Do preferred dividends always stay the same?

Generally, preferred dividends are fixed. The dividend yield is determined when the share is issued and it doesn’t change over the life of the share, unlike common dividends which can fluctuate.

Do preferred dividends get paid out annually?

It’s common for preferred dividends to be distributed on a quarterly basis, but some companies may choose to distribute them annually or semi-annually.

Is there a risk involved with preferred dividends?

Yes, if a company encounters financial difficulties and goes into bankruptcy, there may not be enough asset value to cover the preferred dividends.

Are preferred dividends tax-deductible for a company?

Typically, preferred dividends are not tax-deductible for the company as they are considered a distribution of profit.

Are preferred dividends taxable for shareholders?
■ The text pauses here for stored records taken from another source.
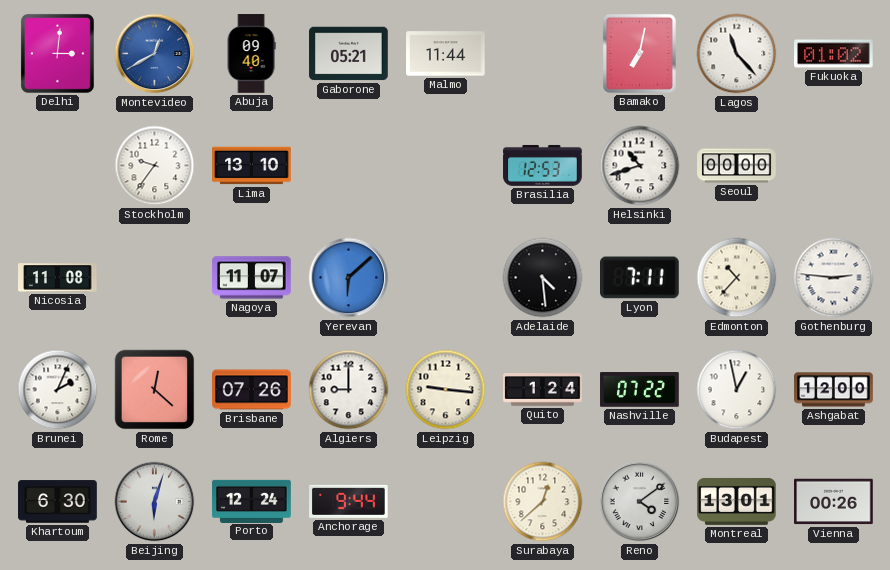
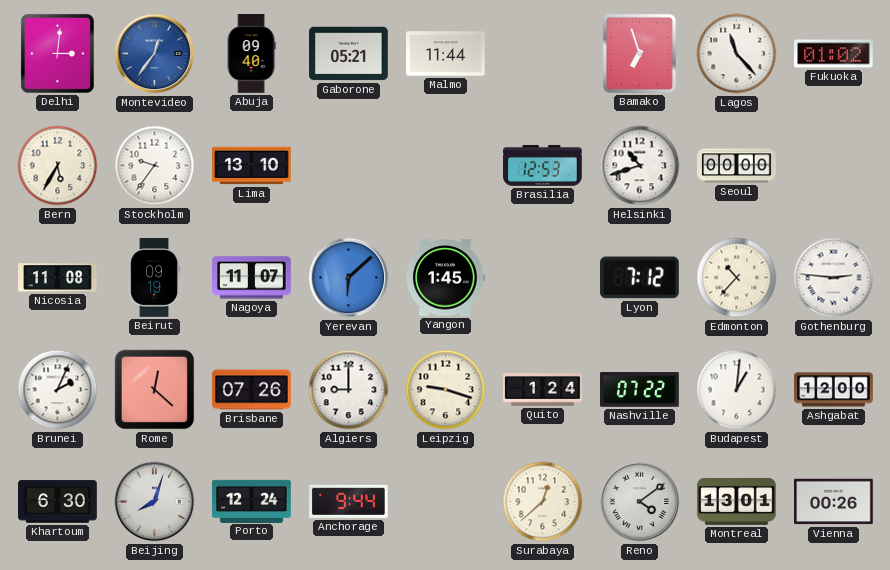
Montevideo: 12:40 -> 12:36
Bamako: 7:02 -> 6:57
Bern: none -> 5:35
Beirut: none -> 09:19
Yangon: none -> 1:45
Adelaide: 4:29 -> none
Lyon: 7:11 -> 7:12
Leipzig: 9:16 -> 9:18
Budapest: 12:58 -> 1:01
Beijing: 6:03 -> 8:03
Yes, in most jurisdictions, preferred dividends are taxable income for shareholders, although the rate may vary depending on individual circumstances.

Related Finance Terms

  • Cumulative Preferred Stock: This is a type of preferred stock that accumulates any dividends that are not paid to the shareholder to be disbursed later.
  • Participating Preferred Stock: This is a type of preferred share where the shareholder may receive additional dividends if the company achieves certain financial goals.
  • Par Value: This term refers to the face value of a bond or stock as stated by the issuer, and it’s the value upon which the dividend for a preferred stock is calculated.
  • Rate of Dividend: It is the percentage of the par value that is paid out as a dividend to the preferred stockholders.
  • Dividend Yield: This is a financial ratio that shows how much a company returns in dividends each year relative to its share price. It’s a way to measure the income generated by an investment in a stock.